- Film poster
- Directed by: Zhang Yuedong
- Written by: Zhang Yuedong
- Produced by: Xiao Su
- Starring: Zhang Yuedong
- Cinematography: Dong Jingsong
- Edited by: Yu Xiaowei Zhang Yuedong
- Music by: Xiao He
- Release date: October 2, 2007 (Vancouver);
- Running time: 77 minutes
- Country: China
- Language: Mandarin

= Mid-Afternoon Barks =

Mid-Afternoon Barks (下午狗叫 (Xiàwǔ Gǒu Jiào)) is a 2007 Chinese film directed by Zhang Yuedong. The film was the first directorial effort for Zhang, who was previously an established theater director in Beijing.

Mid-Afternoon Barks is a surrealist triptych of stories that take place in Beijing, all involving the installation of electrical poles.

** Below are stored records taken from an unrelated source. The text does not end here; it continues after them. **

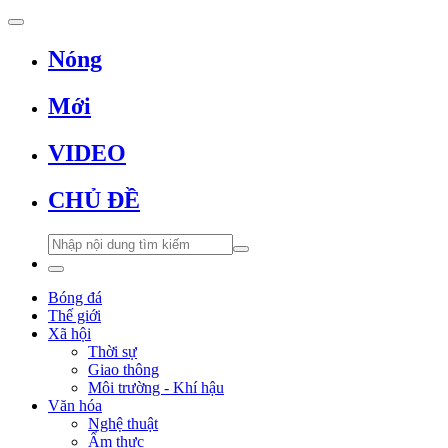
Nóng
Mới
VIDEO
CHỦ ĐỀ
Bóng đá
Thế giới
Xã hội
Thời sự
Giao thông
Môi trường - Khí hậu
Văn hóa
Nghệ thuật
Ẩm thực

The film shared the Dragons and Tigers Award at the 2007 Vancouver International Film Festival with Fujian Blue by director Weng Shouming.

== Plot ==
The first of three stories told in Mid-Afternoon Barks, "The Village and the Stranger", follows a herdsman (Zhang Yuedong) who has abandoned his flock for a village in the Beijing municipality. Taking residence with his roommate (Qieli Dunzhu), he is asked by his landlord (Gadi Qieli) to install an electric metal pole in the courtyard outside their apartment. It becomes increasingly difficult to determine, however, whether the request was part of a dream or not, or indeed if the herdsman is even in Beijing.

In the second tale, entitled "City, Wood, Repairman", three workmen (played by Han Dong, Chu Cheng, and Gouzi) in the city are installing poles but to no apparent purpose. A seemingly unrelated but parallel story between a repairman (Quan Ke) and a young man (the film's composer Xiao He) rounds out this part of the film.

In the final tale, "Watermelon and Farmer", a farmer (Xiao He, again), is constantly bothered by rude customers, children, and workmen, who make him move his cart in order to attach electrical wires to the film's ubiquitous poles.

== Cast ==
- Zhang Yuedong as a shepherd who leaves his flock to visit the outskirts of Beijing.
- Qieli Dunzhu as the shepherd's roommate in his new village.
- GaDi Qieli as the shepherd's landlady.
- Xiao He plays two roles, including a young man in the second part of the triptych and a watermelon seller in the film's conclusion.
- Han Dong, Chu Cheng, and Gouzi play three workmen in Beijing for the film's second story.
- Quan Ke as a repairman in Beijing.
- Dong Zi as one of the watermelon seller's rude customers.

== Style ==
For one critic, Mid-Afternoon Barks was "a distinctive debut that doesn't quite resemble any other Chinese pic out there," and a film that had an "absurdist perspective." A description of the film for its North American premiere at the Vancouver International Film Festival suggested that the "unfinished" nature of the encounters that the characters go through are suggestive of a dream state, an observation echoed by critics.

The film's soundtrack is equally bizarre, incorporating seemingly random noises (including titular barking) whose sources are never revealed. Variety's Derek Elley wrote how, "the enchanting score by Xiao He... brims with strange, percussive sounds and accompanies the sharply edited scenes (often punctuated by brief blackouts)..."

== Reception ==
The release of Mid-Afternoon Barks announced a new voice in Chinese cinema. Time Out's David Jenkins wrote that the film, while requiring a tremendous amount of patience from the audience, was nevertheless a "dreamy, lyrical, and often baffling journey."

For some critics, however, the same qualities that were lyrical or dreamy to others proved alienating, and that the film's tone could have been matched by simply "taking a walk outside."

Making its North American premiere at the Vancouver International Film Festival, Mid-Afternoon Barks shared the Dragons and Tigers Award with fellow Chinese film Fujian Blue. In rewarding the film, the three-person jury (South Korean filmmaker Jang Sun-woo, Bangkok Post critic Kong Rithdee, and producer Colin McCabe) noted that the film was "witty...and well observed." The film's unique score also did not go unrecognized. Xiao He's work received a nomination for Best Score at the 2nd Asian Film Awards, though it did not win.